Ceph n’est validé que sur son installation (montage du cluster + une
StorageClass + le smoke S3 RGW), pas avec la chaîne applicative montée
par-dessus.
Concrètement :
- Preuve applicative =
atlas(local-path), obligatoire. Toute issue de « preuve de banc » portant sur l’applicatif (DataOps, MLflow, drift/CT, monitoring, GitOps, REDCap, HA…) se prouve suratlas. C’est le défaut. - Preuve Ceph =
storage-real(installation seule), obligatoire. Prouve que le cluster Ceph monte (OSD up,HEALTH_OK), qu’un PVC RBD bind (WordPress) et que le RGW répond (smoke S3 PUT/GET/DELETE). Ne monte PAS la chaîne applicative. - Soupape RGW conservée —
cluster-dataopsdevient « sur demande ». La discipline de l’ADR 0036 (« un changement S3 validé en banc léger SeaweedFS doit être revalidé en banc Ceph RGW avant prod ») reste en vigueur :cluster-dataops(applicatif sur Ceph) n’est pas supprimé, mais passe de la cadence calendaire (90 j) à un déclenchement par le risque — joué avant tout changement touchant le chemin S3/backing ou un storageClass. C’est la SEULE preuve du « RGW rempli par un vrai workload » (backups CNPG/Barman → RGW, chunks Loki → RGW, artefacts MLflow → RGW) ; on ne la perd pas, on la déclenche quand elle compte.
Cette décision amende
l’ADR 0045 : sa matrice de
couverture (§6) passe cluster-dataops de « optionnel 90 j » à « sur demande
(risque S3/stockage) », et acte que la preuve applicative de référence est
atlas, pas atlas-ceph.
Conséquences
Section intitulée « Conséquences »- ~6 issues de preuve applicative se débloquent : elles se requalifient en
preuve
atlas(local-path), réalisable sur le Mac (#404, #407, #414, #250, #223, #232). - Aucune perte de couverture du code applicatif : le chemin S3/storage est paramétré (ADR 0036/0065), donc local-path exerce le même code que Ceph.

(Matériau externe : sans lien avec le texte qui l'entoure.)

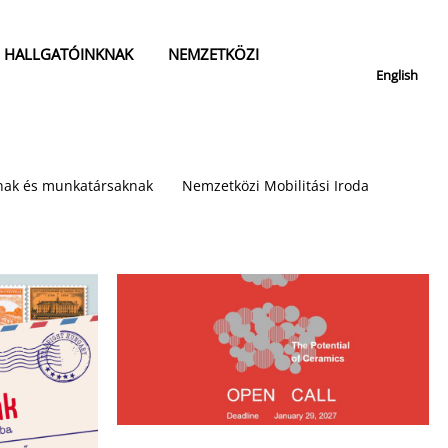
HALLGATÓINKNAK
NEMZETKÖZI
English
nak és munkatársaknak
Nemzetközi Mobilitási Iroda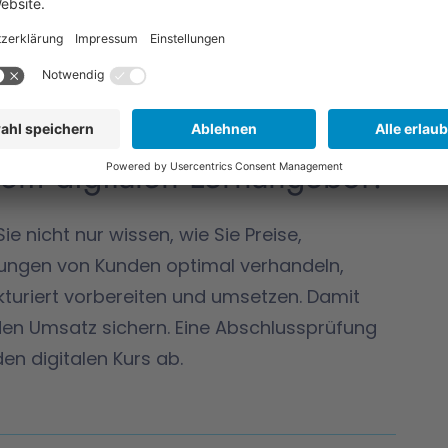
Lernen und Reflektion auf der Lernplattform
sem digitalen Lernangebot?
 nicht nur wissen, wie Sie Preise,
lungen von Kunden optimal verhandeln,
turiert vorbereiten und umsetzen. Damit
den Umsatz sichern. Eine Abschlussprüfung
en digitalen Kurs ab.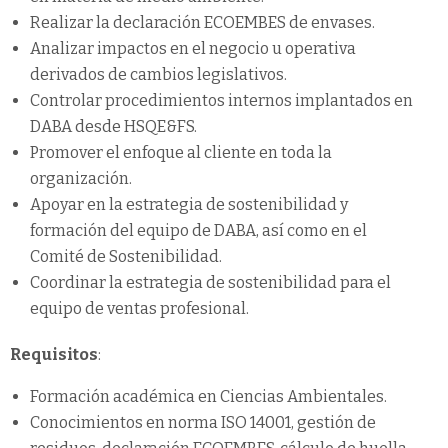
Realizar la declaración ECOEMBES de envases.
Analizar impactos en el negocio u operativa
derivados de cambios legislativos.
Controlar procedimientos internos implantados en
DABA desde HSQE&FS.
Promover el enfoque al cliente en toda la
organización.
Apoyar en la estrategia de sostenibilidad y
formación del equipo de DABA, así como en el
Comité de Sostenibilidad.
Coordinar la estrategia de sostenibilidad para el
equipo de ventas profesional.
Requisitos
:
Formación académica en Ciencias Ambientales.
Conocimientos en norma ISO 14001, gestión de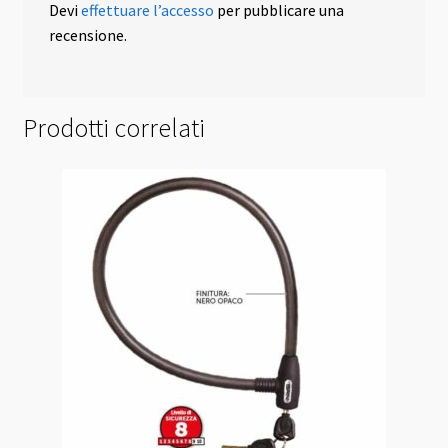
Devi
effettuare l’accesso
per pubblicare una
recensione.
Prodotti correlati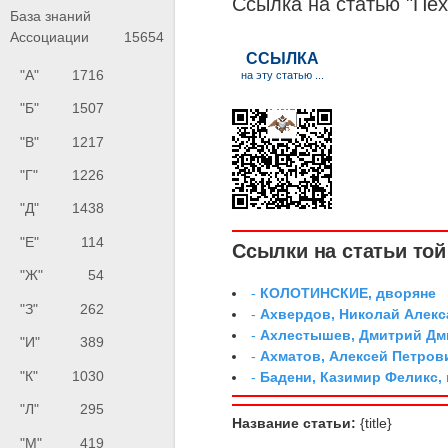
Ссылка на статью "Пе
База знаний
Ассоциации
15654
"А"
1716
"Б"
1507
"В"
1217
"Г"
1226
"Д"
1438
"Е"
114
Ссылки на статьи той 
"Ж"
54
-
КОЛОТИНСКИЕ, дворяне
"З"
262
-
Ахвердов, Николай Алекс
-
Ахлестышев, Дмитрий Дми
"И"
389
-
Ахматов, Алексей Петров
"К"
1030
-
Бадени, Казимир Феликс,
"Л"
295
Название статьи:
{title}
"М"
419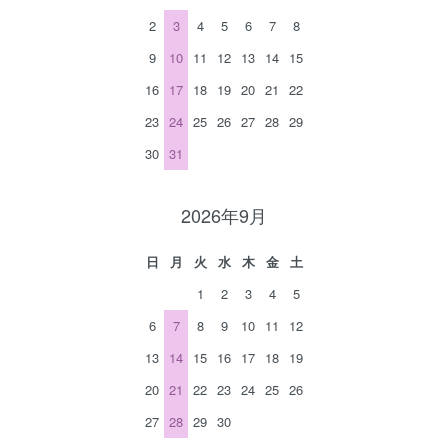
2
3
4
5
6
7
8
9
10
11
12
13
14
15
16
17
18
19
20
21
22
23
24
25
26
27
28
29
30
31
2026年9月
日
月
火
水
木
金
土
1
2
3
4
5
6
7
8
9
10
11
12
13
14
15
16
17
18
19
20
21
22
23
24
25
26
27
28
29
30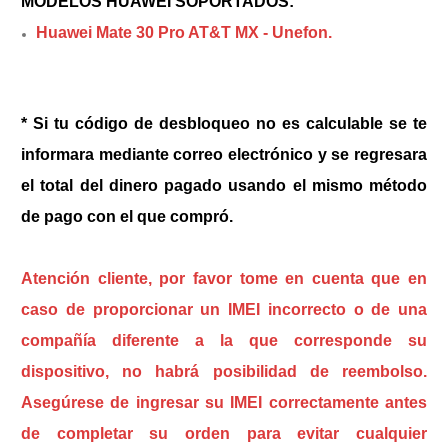
MODELOS HUAWEI SOPORTADOS:
Huawei Mate 30 Pro AT&T MX - Unefon.
* Si tu código de desbloqueo no es calculable se te
informara mediante correo electrónico y se regresara
el total del dinero pagado usando el mismo método
de pago con el que compró.
Atención cliente, por favor tome en cuenta que en
caso de proporcionar un IMEI incorrecto o de una
compañía diferente a la que corresponde su
dispositivo, no habrá posibilidad de reembolso.
Asegúrese de ingresar su IMEI correctamente antes
de completar su orden para evitar cualquier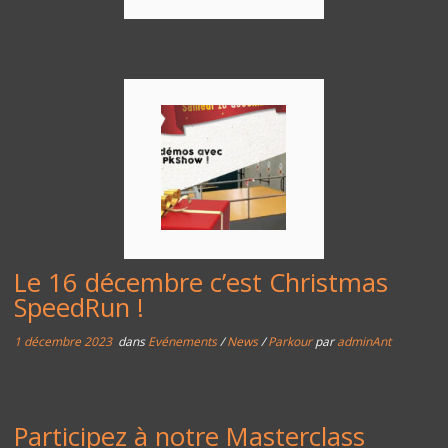
Le 16 décembre c’est Christmas
SpeedRun !
1 décembre 2023
dans
Evénements
/
News
/
Parkour
par
adminAnt
Participez à notre Masterclass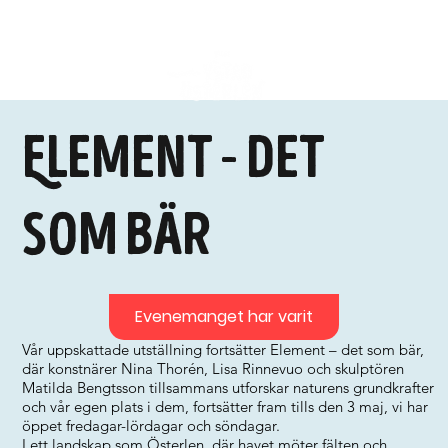
Element - det
som bär
Evenemanget har varit
Vår uppskattade utställning fortsätter Element – det som bär,
där konstnärer Nina Thorén, Lisa Rinnevuo och skulptören
Matilda Bengtsson tillsammans utforskar naturens grundkrafter
och vår egen plats i dem, fortsätter fram tills den 3 maj, vi har
öppet fredagar-lördagar och söndagar.
I ett landskap som Österlen, där havet möter fälten och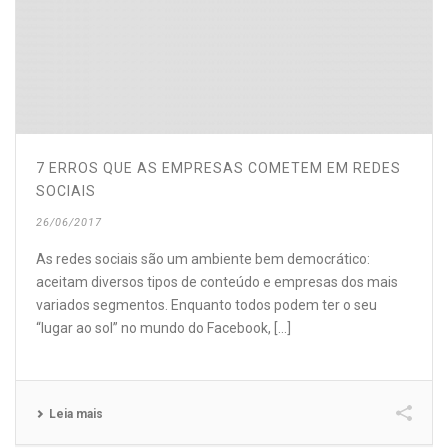
7 ERROS QUE AS EMPRESAS COMETEM EM REDES
SOCIAIS
26/06/2017
As redes sociais são um ambiente bem democrático:
aceitam diversos tipos de conteúdo e empresas dos mais
variados segmentos. Enquanto todos podem ter o seu
“lugar ao sol” no mundo do Facebook, [...]
Leia mais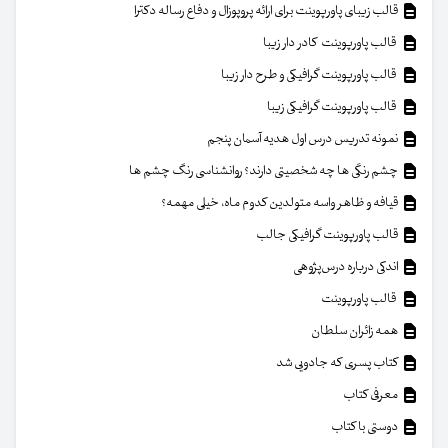
قالب زیبای پاورپوینت برای ارائه پروپوزال و دفاع رساله دکترا
قالب پاورپوینت کادر دار زیبا
قالب پاورپوینت گرافیکی و طرح دار زیبا
قالب پاورپوینت گرافیکی زیبا
نمونه تدریس درس اول هدیه آسمان پنجم
چشم رنگی ها چه شخصیتی دارند؟ روانشناسی رنگ چشم ها
قیافه و ظاهر واسه متولدین کدوم ماه، خیلی مهمه؟
قالب پاورپوینت گرافیکی جالب
اندکی درباره درس‌پژوهی
قالب پاورپوینت
همه زائران سلطان
کتاب پسری که جادویی شد
معرفی کتاب
دوستی با کتاب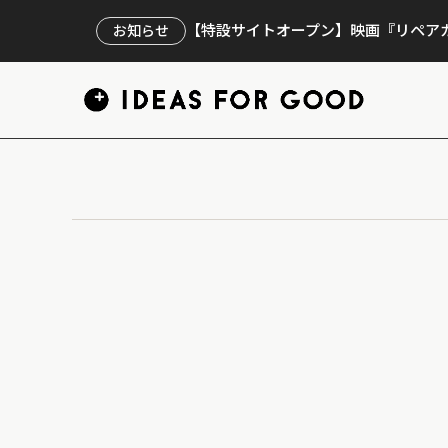
【特設サイトオープン】映画『リペアカ
お知らせ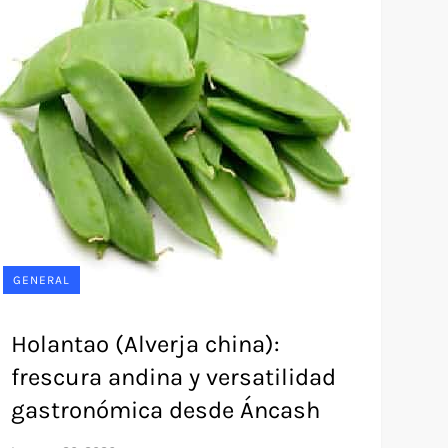
GENERAL
Holantao (Alverja china):
frescura andina y versatilidad
gastronómica desde Áncash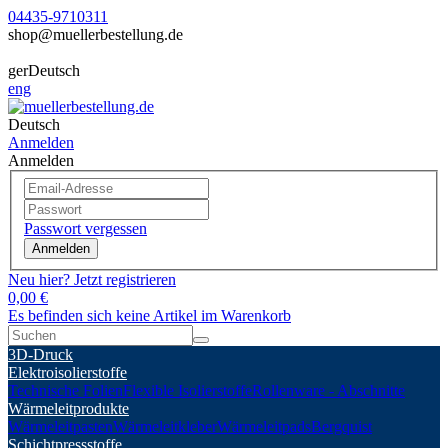
04435-9710311
shop@muellerbestellung.de
ger
Deutsch
eng
Deutsch
Anmelden
Anmelden
Passwort vergessen
Anmelden
Neu hier? Jetzt registrieren
0,00 €
Es befinden sich keine Artikel im Warenkorb
3D-Druck
Elektroisolierstoffe
Technische Folien
Flexible Isolierstoffe
Rollenware - Abschnitte
Wärmeleitprodukte
Wärmeleitpasten
Wärmeleitkleber
Wärmeleitpads
Bergquist
Schichtpressstoffe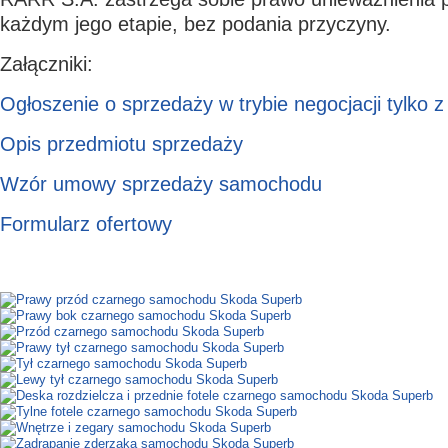
każdym jego etapie, bez podania przyczyny.
Załączniki:
Ogłoszenie o sprzedaży w trybie negocjacji tylko 
Opis przedmiotu sprzedaży
Wzór umowy sprzedaży samochodu
Formularz ofertowy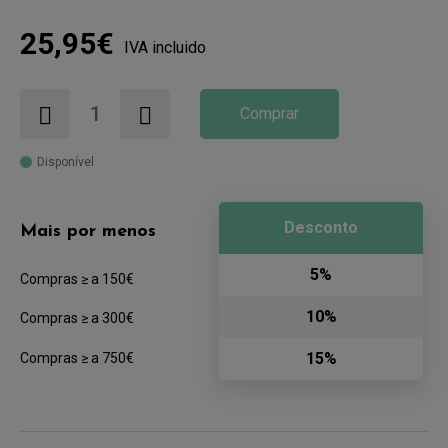
25,95€
IVA incluido
Comprar
Disponível
Desconto
Mais por menos
5%
Compras ≥ a 150€
10%
Compras ≥ a 300€
15%
Compras ≥ a 750€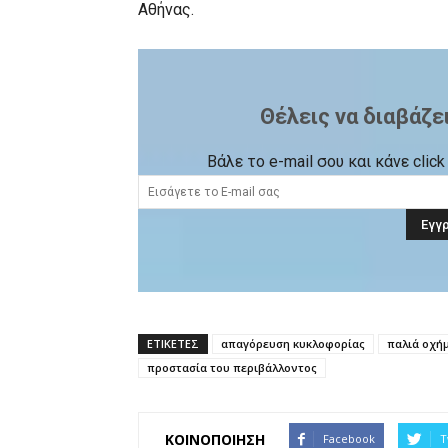
Αθήνας.
Θέλεις να διαβάζε
Βάλε το e-mail σου και κάνε cli
ΕΤΙΚΕΤΕΣ
απαγόρευση κυκλοφορίας
παλιά οχή
προστασία του περιβάλλοντος
ΚΟΙΝΟΠΟΙΗΣΗ
Facebook
T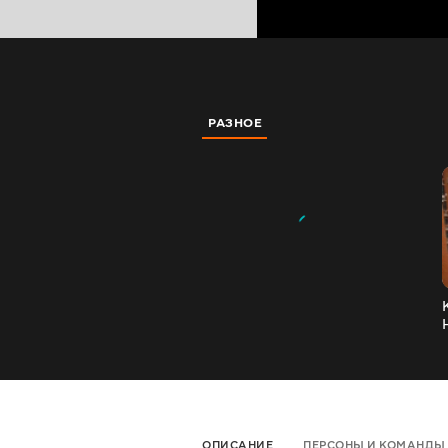
РАЗНОЕ
ОПИСАНИЕ
ПЕРСОНЫ И КОМАНДЫ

- Ceph reste prouvé sur ce qui lui est propre : montage, RBD, RGW,
résilience (scénarios 01–09, 19–22 via
storage-real). On ne cesse PAS de tester Ceph — on cesse d’empiler l’applicatif dessus au banc. - Risque résiduel nommé : une incompatibilité propre à l’API RGW vs
SeaweedFS (signatures S3, multipart…) ne serait pas attrapée par la preuve
local-path. La soupape
cluster-dataops(point 3) la couvre, déclenchée par le risque. - Honnêteté des runs (ADR 0052) :
une preuve consignée doit dire sur quel profil elle a tourné. Une preuve
atlasn’affirme rien sur le RGW rempli.
À revoir si
Section intitulée « À revoir si »- Le banc de développement gagne en ressources (ou bascule sur une machine
dédiée / CI avec des nœuds plus gros) : on pourrait re-rendre
atlas-cephobligatoire. - Une régression « passe en local-path, casse sur RGW » survient en prod : signe
que la cadence de la soupape
cluster-dataopsest trop lâche → la re-rendre calendaire. - Le code applicatif cesse d’être paramétré sur le backing (deux chemins S3 disjoints réapparaissent) : la prémisse de cette décision tombe.
Alternatives écartées
Section intitulée « Alternatives écartées »- Garder l’applicatif sur Ceph obligatoire (statu quo
atlas-ceph7 j/30 j). Écarté : irréalisable en ressources sur le Mac → les preuves ne se faisaient simplement pas (issues bloquées). Une preuve non jouable n’est pas une preuve. - Supprimer purement
cluster-dataops/atlas-ceph. Écarté : on perdrait la seule preuve du « RGW rempli par un workload » et la soupape de revalidation S3 (ADR 0036). On le garde, sur demande. - Ne rien formaliser, juste re-tagger les issues. Écarté : changement de
politique de test structurant → un ADR le trace durablement (sinon on se
redemandera dans 3 mois pourquoi
atlas-cephn’est plus joué). Convention du dépôt : décisions structurantes via ADR, pas en bullets de TODO.